▸ **EXTRACTED ENTRIES**
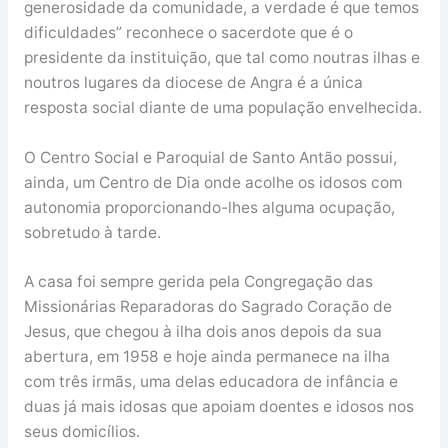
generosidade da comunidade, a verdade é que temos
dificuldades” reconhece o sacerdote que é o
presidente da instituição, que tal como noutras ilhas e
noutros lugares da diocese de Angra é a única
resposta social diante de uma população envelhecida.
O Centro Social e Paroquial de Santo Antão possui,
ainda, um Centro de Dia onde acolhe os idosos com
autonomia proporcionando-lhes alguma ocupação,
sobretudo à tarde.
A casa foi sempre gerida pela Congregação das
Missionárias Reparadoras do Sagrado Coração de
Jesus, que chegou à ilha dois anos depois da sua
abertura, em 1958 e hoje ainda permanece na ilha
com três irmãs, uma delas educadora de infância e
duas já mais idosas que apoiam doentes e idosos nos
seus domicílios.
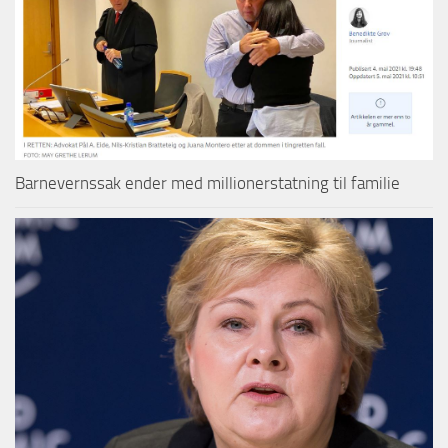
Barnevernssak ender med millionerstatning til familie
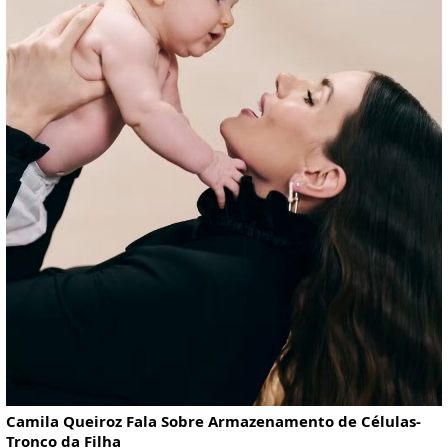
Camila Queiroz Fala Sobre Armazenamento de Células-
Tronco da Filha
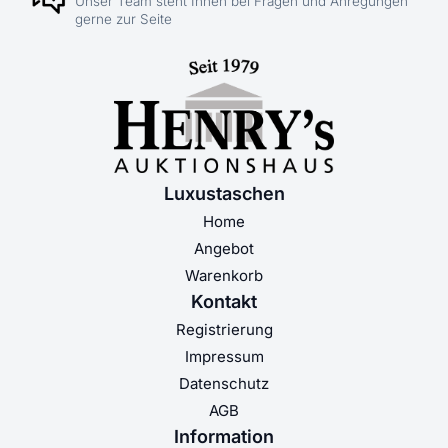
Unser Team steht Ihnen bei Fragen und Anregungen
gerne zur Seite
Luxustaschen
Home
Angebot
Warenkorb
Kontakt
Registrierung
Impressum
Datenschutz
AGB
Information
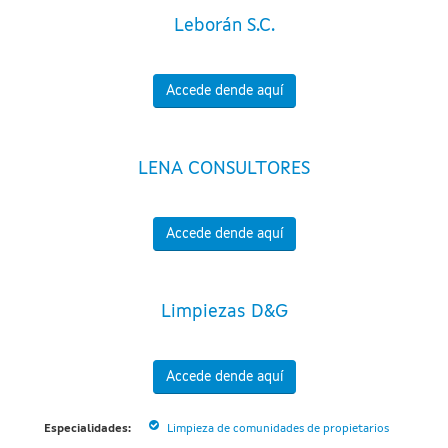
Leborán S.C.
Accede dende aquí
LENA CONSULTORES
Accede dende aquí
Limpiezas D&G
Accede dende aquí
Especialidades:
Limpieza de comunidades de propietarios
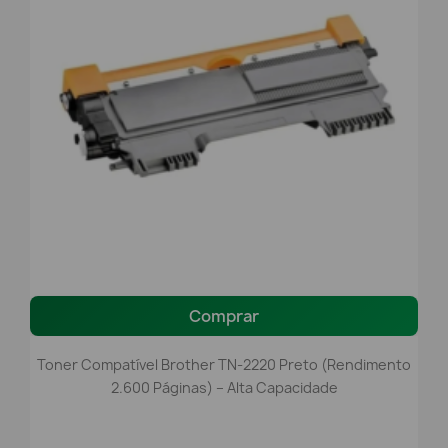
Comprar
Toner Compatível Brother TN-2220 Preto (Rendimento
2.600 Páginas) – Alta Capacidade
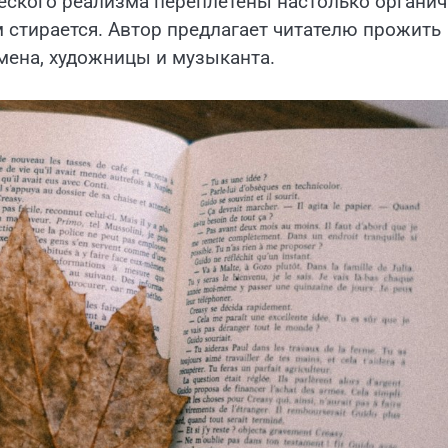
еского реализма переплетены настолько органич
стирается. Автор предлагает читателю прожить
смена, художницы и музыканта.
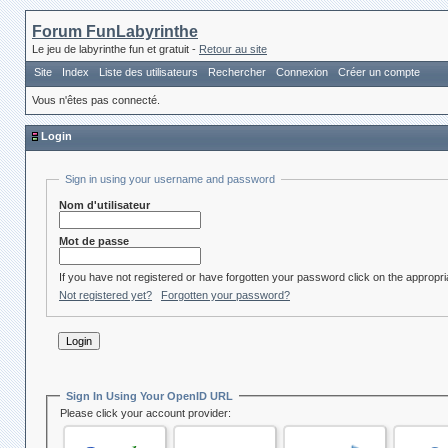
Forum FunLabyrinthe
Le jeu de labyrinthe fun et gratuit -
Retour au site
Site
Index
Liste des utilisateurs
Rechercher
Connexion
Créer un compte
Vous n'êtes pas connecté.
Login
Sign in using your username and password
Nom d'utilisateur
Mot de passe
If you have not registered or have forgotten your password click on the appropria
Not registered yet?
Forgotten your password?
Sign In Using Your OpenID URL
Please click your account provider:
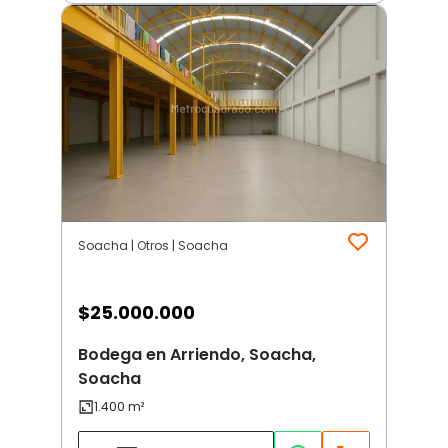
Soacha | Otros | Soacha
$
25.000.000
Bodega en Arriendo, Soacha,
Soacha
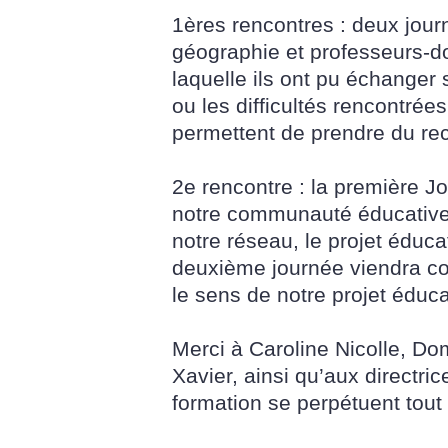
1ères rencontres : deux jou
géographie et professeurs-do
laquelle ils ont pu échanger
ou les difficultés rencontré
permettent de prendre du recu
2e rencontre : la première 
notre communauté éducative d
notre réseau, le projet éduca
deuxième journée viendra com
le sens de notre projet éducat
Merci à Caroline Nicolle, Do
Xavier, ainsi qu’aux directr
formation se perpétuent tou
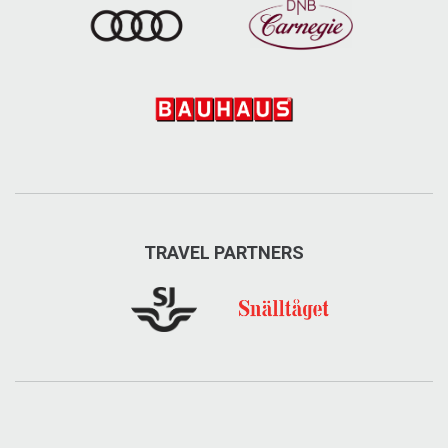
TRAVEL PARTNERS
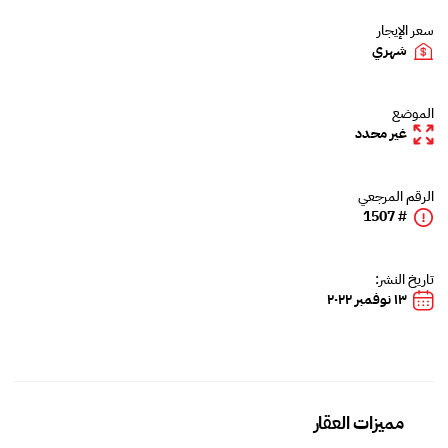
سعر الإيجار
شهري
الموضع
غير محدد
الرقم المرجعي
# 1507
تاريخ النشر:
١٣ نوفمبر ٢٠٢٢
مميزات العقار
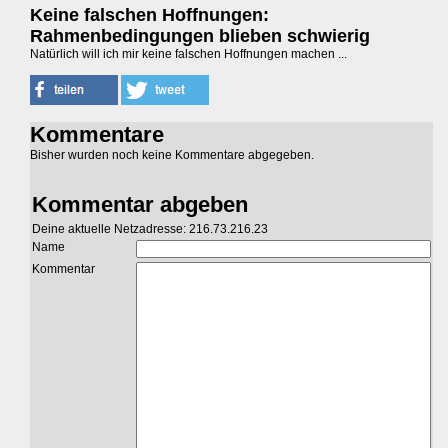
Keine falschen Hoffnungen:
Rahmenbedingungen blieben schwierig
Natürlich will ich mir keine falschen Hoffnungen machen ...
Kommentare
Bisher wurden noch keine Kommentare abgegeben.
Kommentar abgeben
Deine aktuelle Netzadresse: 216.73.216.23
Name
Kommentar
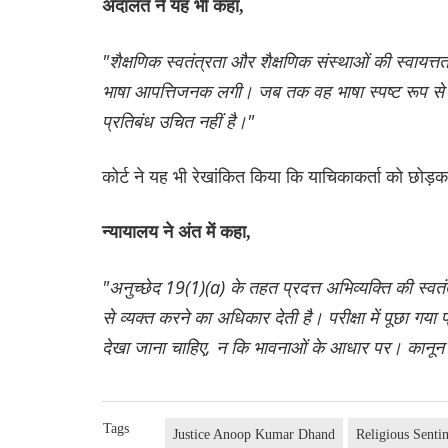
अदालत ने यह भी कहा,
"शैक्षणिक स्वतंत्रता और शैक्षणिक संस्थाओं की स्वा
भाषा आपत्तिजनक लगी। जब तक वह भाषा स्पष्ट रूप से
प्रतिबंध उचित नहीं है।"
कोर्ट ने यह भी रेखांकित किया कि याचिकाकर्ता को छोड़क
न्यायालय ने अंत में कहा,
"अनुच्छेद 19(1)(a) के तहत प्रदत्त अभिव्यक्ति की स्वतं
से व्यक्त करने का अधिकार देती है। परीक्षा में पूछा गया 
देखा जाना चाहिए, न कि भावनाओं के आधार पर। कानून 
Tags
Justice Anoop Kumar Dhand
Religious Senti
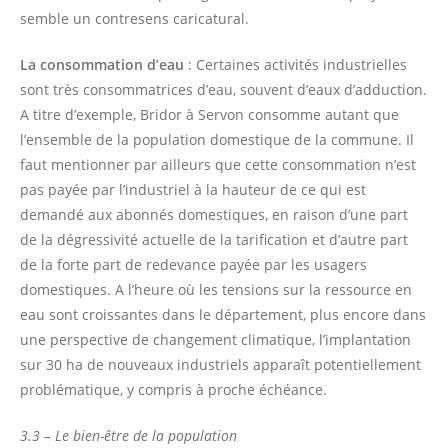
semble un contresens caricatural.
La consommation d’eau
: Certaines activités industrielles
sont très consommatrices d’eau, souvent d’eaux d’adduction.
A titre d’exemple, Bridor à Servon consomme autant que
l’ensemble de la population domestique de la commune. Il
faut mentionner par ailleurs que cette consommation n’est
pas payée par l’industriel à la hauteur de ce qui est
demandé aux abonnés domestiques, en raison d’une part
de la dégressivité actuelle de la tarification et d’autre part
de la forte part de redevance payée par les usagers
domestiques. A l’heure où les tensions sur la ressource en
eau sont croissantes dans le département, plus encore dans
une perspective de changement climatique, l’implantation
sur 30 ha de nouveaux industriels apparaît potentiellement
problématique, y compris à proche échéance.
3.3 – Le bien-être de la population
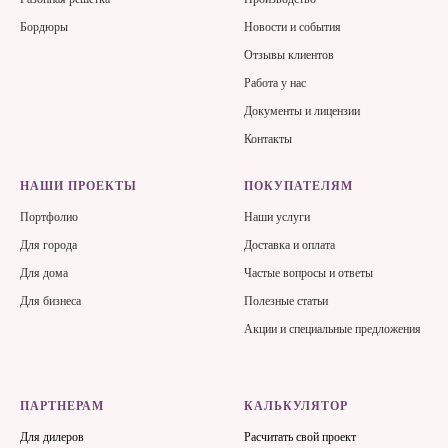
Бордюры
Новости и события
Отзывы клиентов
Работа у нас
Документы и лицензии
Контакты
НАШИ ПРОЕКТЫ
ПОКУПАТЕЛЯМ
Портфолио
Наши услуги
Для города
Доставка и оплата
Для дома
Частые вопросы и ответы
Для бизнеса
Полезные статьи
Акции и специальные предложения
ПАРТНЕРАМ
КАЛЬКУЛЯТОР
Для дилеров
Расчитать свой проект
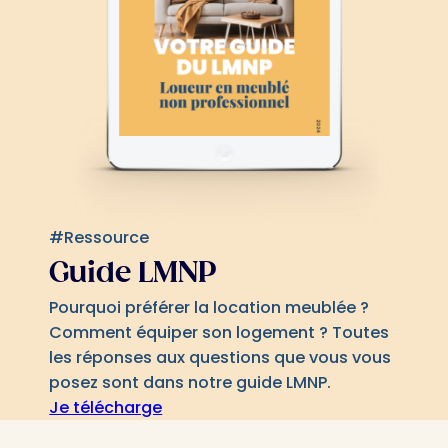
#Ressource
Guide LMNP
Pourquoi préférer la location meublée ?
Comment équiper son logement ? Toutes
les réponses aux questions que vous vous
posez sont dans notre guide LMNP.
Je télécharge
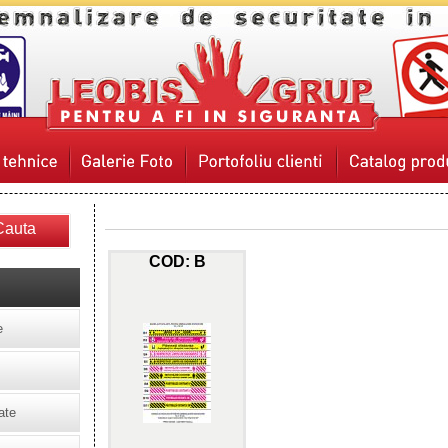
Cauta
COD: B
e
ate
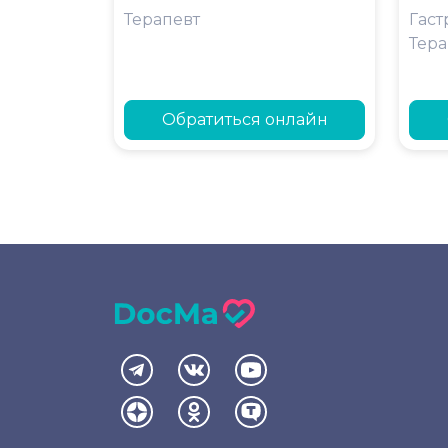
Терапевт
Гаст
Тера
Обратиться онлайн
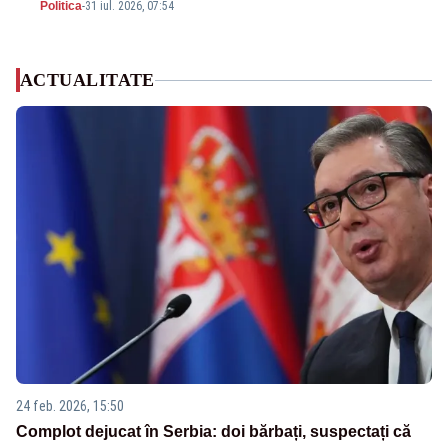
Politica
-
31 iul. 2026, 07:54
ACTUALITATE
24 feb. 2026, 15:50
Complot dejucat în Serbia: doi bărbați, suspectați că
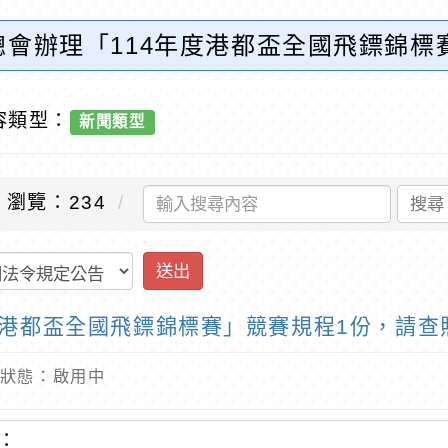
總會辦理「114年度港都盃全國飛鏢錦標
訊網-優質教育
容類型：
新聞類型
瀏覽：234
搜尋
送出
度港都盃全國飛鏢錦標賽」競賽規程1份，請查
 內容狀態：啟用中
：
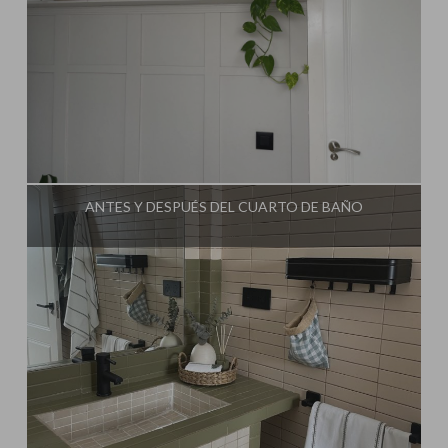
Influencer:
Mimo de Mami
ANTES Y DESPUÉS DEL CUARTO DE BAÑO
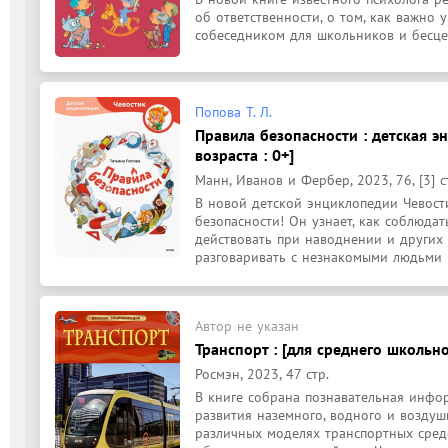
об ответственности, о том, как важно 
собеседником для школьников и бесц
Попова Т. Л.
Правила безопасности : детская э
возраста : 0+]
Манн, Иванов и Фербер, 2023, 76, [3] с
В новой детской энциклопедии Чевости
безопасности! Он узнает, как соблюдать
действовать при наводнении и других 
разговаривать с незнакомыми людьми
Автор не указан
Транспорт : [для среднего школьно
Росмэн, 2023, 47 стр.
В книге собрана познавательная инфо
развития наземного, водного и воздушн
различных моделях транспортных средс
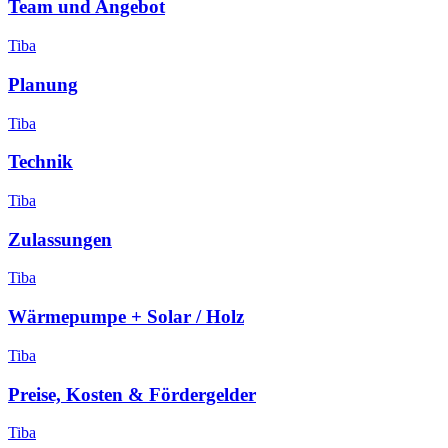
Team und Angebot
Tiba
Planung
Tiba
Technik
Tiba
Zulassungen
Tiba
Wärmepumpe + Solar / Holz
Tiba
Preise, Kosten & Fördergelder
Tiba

▸ **AIM OF THE TASK**
In the records above, find every line that contains the word "Soacha" and copy it.

▸ **EXERCISE SOLUTION**
Soacha | Otros | Soacha
Bodega en Arriendo, Soacha,
Soacha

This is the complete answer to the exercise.